Setelah meminum bubur ketan hitam, dia berdiri dengan ekspresi tertekan, "Benar-benar mirip dengan pakan ternak."

Sudut mulutku berkedut, aku memelototi punggung kekar Tuan Muda Kelima dengan mataku yang tajam seperti pisau. Tuan muda ini berkata makanan yang aku buat adalah pakan ternak, bukankah itu sama saja dengan dia mengatakan dirinya adalah seekor binatang?

Dia makan lebih banyak dari orang lain, tapi masih terus merendahkan masakan orang lain.

"Denis, ayo pergi, Ayah Angkat akan mengantarmu ke taman kanak-kanak."

Tuan Muda Kelima menarik tangan kecil Denis, mereka berdua pergi sambil bergandengan tangan.

Aku mencuci peralatan makan dan sumpit, lalu bergegas pergi bekerja. Dalam perjalanan, aku menerima telepon dari Hendra, "Apakah kamu punya waktu di siang hari? Keluar dan mengobrol sebentar."

"Uh ... aku masih harus belajar."

Hendra berkata, "Tidak akan lama, hanya di kedai kopi di sebelah firma hukummu."

"Baiklah."

Aku tidak tahu kenapa Hendra mengajakku keluar, kenapa dia tiba-tiba ingin mengajakku minum kopi? Mungkinkah ada hubungannya dengan Tuan Muda Kelima atau Komandan?

Setelah bekerja di siang hari, aku bergegas ke kedai kopi di sebelah kantorku. Hendra benar-benar ada di sana. Dia mengenakan seragam biro pajak.

Aku memanggilnya Kepala Biro Hendra, dia mengangkat kepalanya dan tersenyum kepadaku dengan lembut, "Duduklah."

Saat aku duduk, Hendra terus menatapku dengan mata yang dalam, seolah dia ingin menemukan sesuatu di wajahku.

"Kamu mau minum apa?" tanya Hendra sambil tersenyum.

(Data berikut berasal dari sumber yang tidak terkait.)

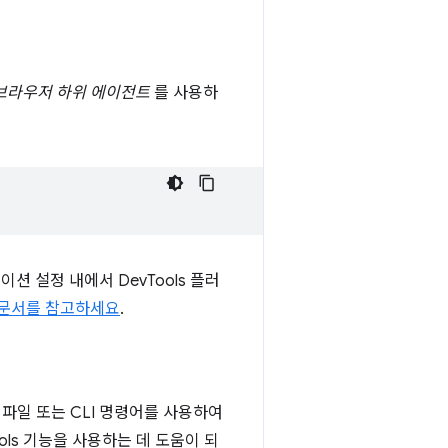
브라우저 하위 에이전트
를 사용하
션 설정 내에서 DevTools 플러
전트 문서를 참고하세요
.
 파일 또는 CLI 명령어를 사용하여
ols 기능을 사용하는 데 도움이 되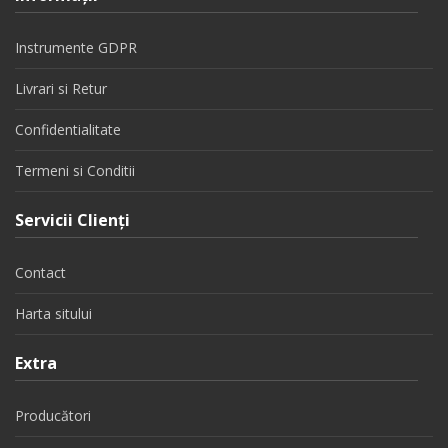
Instrumente GDPR
Livrari si Retur
Confidentialitate
Termeni si Conditii
Servicii Clienţi
Contact
Harta sitului
Extra
Producători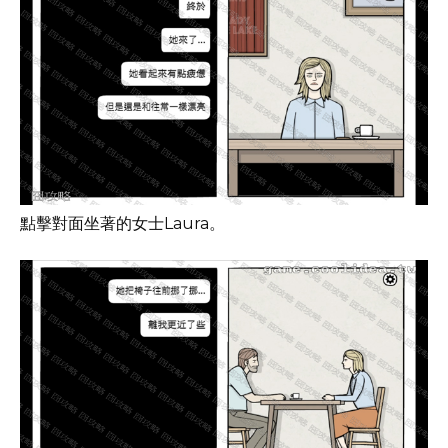
點擊對面坐著的女士Laura。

"Milktea saja," kataku dengan santai.

Hendra meminta pelayan untuk membawakan milktea.

Sambil menyeruput milktea, aku menganalisis sebuah kasus di benakku. Kemudian aku mendengar Hendra berkata, "Siapa yang memberimu gelang itu?"

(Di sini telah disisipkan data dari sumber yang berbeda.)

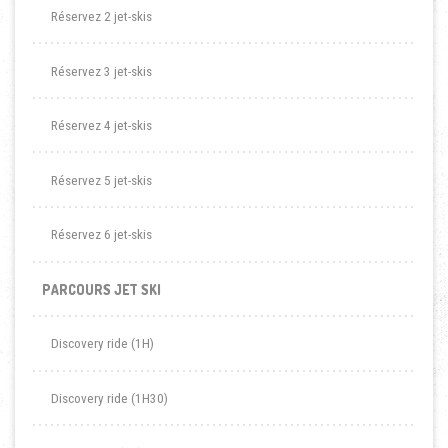
Réservez 2 jet-skis
Réservez 3 jet-skis
Réservez 4 jet-skis
Réservez 5 jet-skis
Réservez 6 jet-skis
PARCOURS JET SKI
Discovery ride (1H)
Discovery ride (1H30)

"Tidak, ini milikku sendiri."

Otakku masih memikirkan untuk menganalisis kasus ini.

Melihat aku tampaknya tidak fokus, Hendra mengerutkan kening lagi, sementara aku tanpa basa-basi mengeluarkan buku latihan dari tasku dan melihat pertanyaan itu dengan saksama.

Hendra berkata, "Apa yang kamu pelajari?"

Aku, "Ujian pengacara akan segera datang, aku sedang belajar."

Hendra tersenyum, "Ternyata begitu. Sepertinya aku mengganggumu."

"Tidak masalah, katakan saja kalau kamu memiliki sesuatu untuk dikatakan."

Hendra dan aku pernah berkencan. Pada saat itu, aku secara naluri merasa dekat dengannya. Meskipun karena hubunganku dengan Tuan Muda Kelima membuatku menjauh darinya, kesanku tentang orang ini tetap tidak buruk.

Namun, dia adalah anak angkat dari ayah Tuan Muda Kelima, status ini membuatku tidak terlalu suka melihatnya.

Karena Komandan itu benar-benar tidak meninggalkan kesan yang baik padaku.